Practical Scala

This blog will be about building practical stuff with Scala. I’m far from expert in any of those technologies. It’s more of a way for me to memorize something new I’m learning at the time. If you find it useful that will be great. Comments are always welcome.

Today we will build obligatory realtime chat application using Scala’s Play Framework, AngularJS and websockets starting from zero.

Roadmap:

• Setup
• Creating Play application from template
• Frontend with AngularJS and Websockets
• Connecting it to Play

Setup

Prerequisites:

• Java 8 JDK. You can get it from Oracle website (make sure it’s not JRE)
• Simple Build Tool

After that is installed you can follow the steps listed in Play Framework guide.

Make sure the above tools are added to your $PATH.

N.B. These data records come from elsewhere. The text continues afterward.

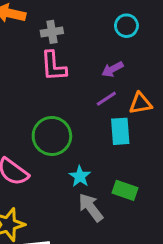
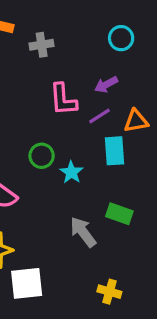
pink L-shape: (53, 66) -> (63, 99), moved
green circle: (52, 136) -> (42, 156), size x0.6
cyan star: (80, 176) -> (71, 172), moved

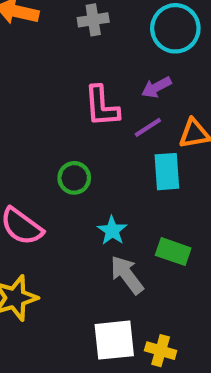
cyan circle: (121, 38) -> (175, 28), size x1.5
gray cross: (42, 45) -> (93, 20), moved
cyan star: (71, 172) -> (112, 231), moved
white square: (27, 283) -> (114, 340), moved

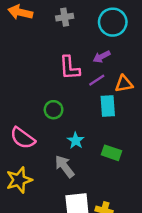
gray arrow: (127, 275) -> (65, 166), moved

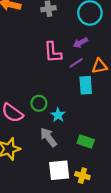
green circle: (54, 110) -> (39, 103), moved
green rectangle: (111, 153) -> (86, 142), moved

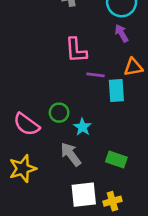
purple arrow: (80, 43) -> (122, 33), moved, turned 88
purple line: (76, 63) -> (96, 75), moved, turned 40
yellow cross: (82, 176) -> (112, 201), turned -32

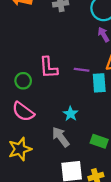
pink L-shape: (76, 50) -> (48, 68), moved
green circle: (59, 113) -> (23, 81), moved

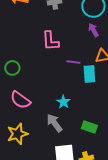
pink L-shape: (48, 68) -> (50, 41), moved
green circle: (23, 81) -> (12, 68), moved

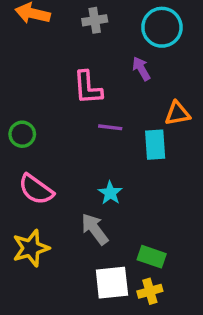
purple arrow: (93, 30) -> (141, 69), moved
purple line: (73, 62) -> (110, 127), moved
green rectangle: (89, 127) -> (152, 257), moved

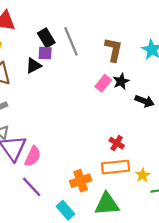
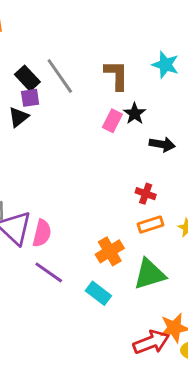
black arrow: (144, 101) -> (162, 144), moved
orange rectangle: (115, 167) -> (151, 225), size x0.7

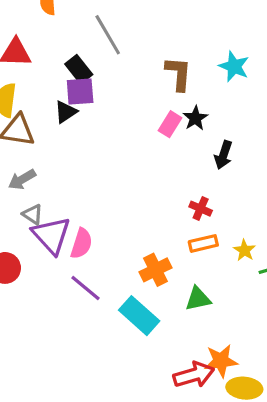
gray line: (60, 76) -> (108, 35), moved
purple square: (30, 98) -> (80, 91), size x1.4
black arrow: (162, 144) -> (223, 155), turned 95
green triangle: (150, 274) -> (198, 299), size x0.7
cyan rectangle: (98, 293) -> (139, 316), size x1.4

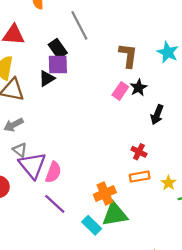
green triangle: (198, 299) -> (115, 214), moved, size x1.4
cyan rectangle: (139, 316) -> (92, 225), size x0.7

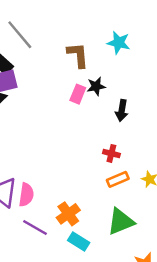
black star: (139, 88) -> (96, 86), turned 30
orange cross: (105, 193) -> (68, 214), moved
green triangle: (115, 214) -> (121, 222), moved

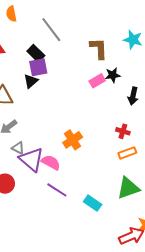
pink rectangle: (78, 94) -> (97, 81), turned 35
pink semicircle: (26, 195) -> (51, 162), turned -72
orange cross: (68, 214) -> (73, 140), moved

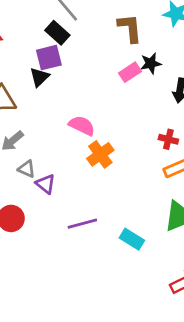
black rectangle: (36, 53) -> (57, 33), moved
purple triangle: (31, 160) -> (46, 184), size x0.6
pink semicircle: (51, 162) -> (82, 126), moved
purple line: (57, 190) -> (82, 224), turned -45

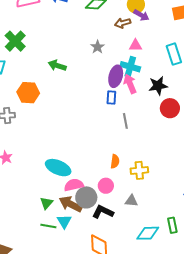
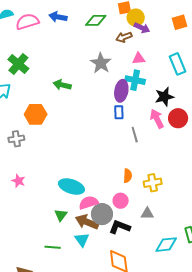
gray star: (98, 47) -> (101, 63), size x1.5
pink arrow: (130, 84) -> (157, 119), moved
green triangle: (46, 203) -> (61, 215), moved
green line: (48, 226) -> (53, 247), moved

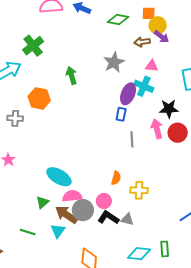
green arrow: (62, 85) -> (72, 75), turned 48
black L-shape: (120, 227) -> (108, 218), moved

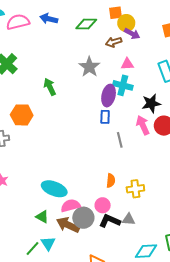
green triangle: (42, 202) -> (42, 217), turned -40
cyan triangle: (58, 231) -> (48, 243), moved
green line: (28, 232) -> (33, 248), turned -56

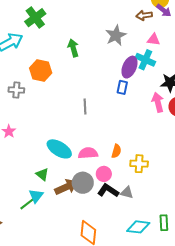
gray line: (120, 140) -> (85, 106), moved
pink semicircle: (70, 206) -> (88, 153), moved
brown arrow: (68, 225) -> (66, 187), turned 120
cyan triangle: (48, 243) -> (36, 196), moved

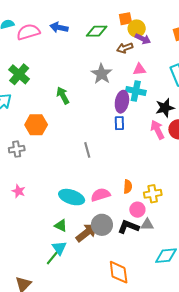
pink circle: (104, 174) -> (137, 210), moved

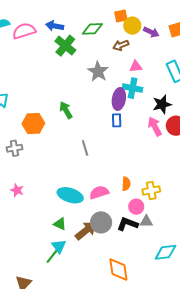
purple arrow: (143, 39) -> (151, 32), moved
green cross: (19, 74) -> (65, 46), moved
green arrow: (63, 95) -> (66, 110), moved

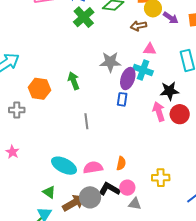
gray star: (98, 71) -> (110, 62), moved, turned 30
yellow cross: (151, 191) -> (161, 178), moved
black L-shape: (127, 224) -> (109, 189), moved

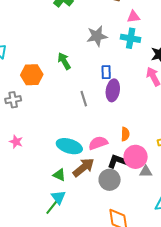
purple ellipse: (128, 79) -> (113, 90), moved
blue rectangle: (122, 99) -> (106, 72), moved
pink circle: (127, 188) -> (136, 157), size x1.5
gray circle: (90, 197) -> (110, 180), moved
brown arrow: (74, 203) -> (83, 167), moved

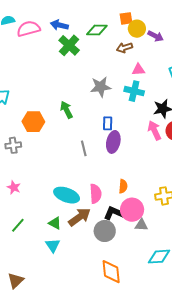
pink semicircle: (98, 143) -> (96, 194), turned 102
green line: (52, 207) -> (18, 225), moved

Creating Play application from template

Next step is actually much easier and consists of single console command:

$ activator new my-play-chat play-scala

It will create complete Play Application from play-scala template in my-play-chat directory that you can run using commands listed in console output or simply with SBT.

$ cd my-play-chat
$ activator run

--- (Running the application, auto-reloading is enabled) ---

[info] p.c.s.NettyServer - Listening for HTTP on /0:0:0:0:0:0:0:0:9000

(Server started, use Ctrl+D to stop and go back to the console...)

You can now navigate to http://localhost:9000 and see your running application.

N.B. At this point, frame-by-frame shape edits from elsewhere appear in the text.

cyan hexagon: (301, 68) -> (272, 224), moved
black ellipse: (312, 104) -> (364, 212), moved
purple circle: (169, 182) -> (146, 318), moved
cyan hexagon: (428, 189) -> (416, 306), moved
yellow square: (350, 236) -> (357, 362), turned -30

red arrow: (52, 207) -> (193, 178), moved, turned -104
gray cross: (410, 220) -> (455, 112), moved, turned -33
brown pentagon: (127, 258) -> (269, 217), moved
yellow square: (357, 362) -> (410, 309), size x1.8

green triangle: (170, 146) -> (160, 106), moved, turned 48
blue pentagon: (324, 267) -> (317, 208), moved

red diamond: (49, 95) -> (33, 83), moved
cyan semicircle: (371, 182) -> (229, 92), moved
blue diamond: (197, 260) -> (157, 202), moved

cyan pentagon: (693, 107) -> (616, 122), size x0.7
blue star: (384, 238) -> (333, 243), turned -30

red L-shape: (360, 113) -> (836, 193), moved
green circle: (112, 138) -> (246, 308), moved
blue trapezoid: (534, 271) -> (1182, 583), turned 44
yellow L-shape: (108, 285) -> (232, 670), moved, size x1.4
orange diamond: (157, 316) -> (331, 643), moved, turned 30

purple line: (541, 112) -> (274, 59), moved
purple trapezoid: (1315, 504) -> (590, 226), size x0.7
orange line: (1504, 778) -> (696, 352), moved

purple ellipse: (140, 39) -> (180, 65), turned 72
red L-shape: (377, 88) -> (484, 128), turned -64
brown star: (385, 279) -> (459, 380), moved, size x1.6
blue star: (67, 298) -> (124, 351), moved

Play uses more or less usual MVC workflow:

1. server gets a request at path /
2. conf/routes file controls which controller method serves that path
3. controller method in app/controllers decides how to reply to the request
4. view templates in app/views provide the ways to render html from controller methods

Frontend with AngularJS and Websockets

We will build chat UI and client functionality with AngularJS, which is a Javascript MVW Framework from Google. Interaction with the server will be managed through websockets, which is a more convenient realtime alternative to ajax calls.

We will not dive deep into AngularJS here, which is a fascinating topic in itself, just use as little of it as we can to make our UI implementation clean.

Let’s first add a reference to AngularJS in app/views/main.scala.html:

<script src="https://ajax.googleapis.com/ajax/libs/angularjs/1.4.4/angular.min.js">
</script>

Make sure it comes before the reference to javascripts/hello.js.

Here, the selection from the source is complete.